The hospital sounded likely enough, but the idea of a sex anything being publicly celebrated by the Egyptian president was preposterous. In this Islamic nation, sex, strictly forbidden outside marriage, was not a subject for public discourse or civic celebration. Human flesh, particularly womens, was to be concealed, and though in Egypt the assumption of the veil at puberty was officially a matter of individual choice, many Egyptian women wore the hijab, the veil that fully concealed the head and neck, and a surprising number wore the more forbidding niqab, a drape that covered mouth, nose, forehead, sometimes even eyes. Chaste Egyptian women were reluctant to have their photograph taken, because multiplying and displaying their image in this way was considered unseemly. Before my first trip to Egypt, I had been counseled to keep my arms and legs covered, not to wear shorts, and never to touch a man in any way except to shake hands. I had been endlessly informed by people who had experience in the matter that purity, chastity, and piety were Egypts prevailing sentiments, and that foreign women who came to Egypt and dressed in a provocative way (there are, in fact, many who do) would be considered promiscuous, unprincipled, fair game for harassment and disrespect.
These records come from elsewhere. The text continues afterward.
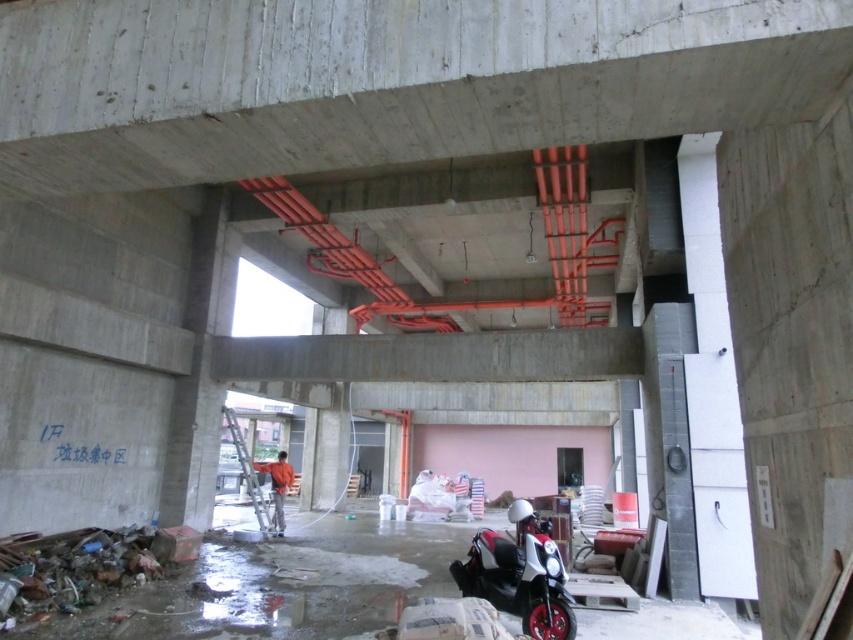 Does concrete at center lie in front of orange fabric man at center?

Yes, concrete at center is in front of orange fabric man at center.

Which is behind, point (235, 164) or point (283, 468)?

The point (283, 468) is more distant.

Image resolution: width=853 pixels, height=640 pixels. Identify the location of concrete at center. (384, 81).

Consider the image. Does white glossy scooter at center appear under orange fabric man at center?

No.

Does white glossy scooter at center appear on the right side of orange fabric man at center?

Yes, white glossy scooter at center is to the right of orange fabric man at center.

Who is more distant from viewer, (549,589) or (280,525)?

The point (280,525) is more distant.

Find the location of a particular element. white glossy scooter at center is located at coordinates (520, 573).

Does concrete at center have a greater width compared to white glossy scooter at center?

Yes.

Is point (84, 168) behind point (535, 580)?

No, (84, 168) is in front of (535, 580).

Where is `concrete at center`? The image size is (853, 640). concrete at center is located at coordinates (384, 81).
And yet, having spent a total of three and a half months in Egypt on three separate visits, I could not deny that, although I always wore long trousers and long-sleeved shirts and conducted myself as decorously and seriously and modestly as my reasons for coming here would allow, I had never visited any country in which sex had so often arisen as a topic of conversation; had never witnessed more bald nudity (including not one but two men openly masturbating on city streets, dozens of bare breasts proffered at the howling mouths of infants, men and children freely relieving themselves wherever the need struck them); had never received so many offhand proposals of marriage and professions of love from mustachioed strangers, more swaggering requests for a dance or a kiss, more offers of romantic dinners; had never been the target of more wolf whistles and catcalls and distinctly salacious whispers emanating from behind dusty clumps of shrubbery. Nowhere else in the world had a smiling stranger approached me and a friend on a busy street and said, I want fuck you, with the idle geniality one might extend in saying, Looks like rain.

On the hotel television a mounted Dixie soldier rattled his musket at a handsome slave and jeered, Git workin, boy! This aint no holiday.

The three Egyptians stared at the screen in slack-jawed wonder. Their bulky turbans were silvery in the electric blue twilight. I saw that it would be futile to try to get to the bottom of what the hotel manager was telling me about the presidents visit to Luxor and went out the front door into the stunning Egyptian sunlight.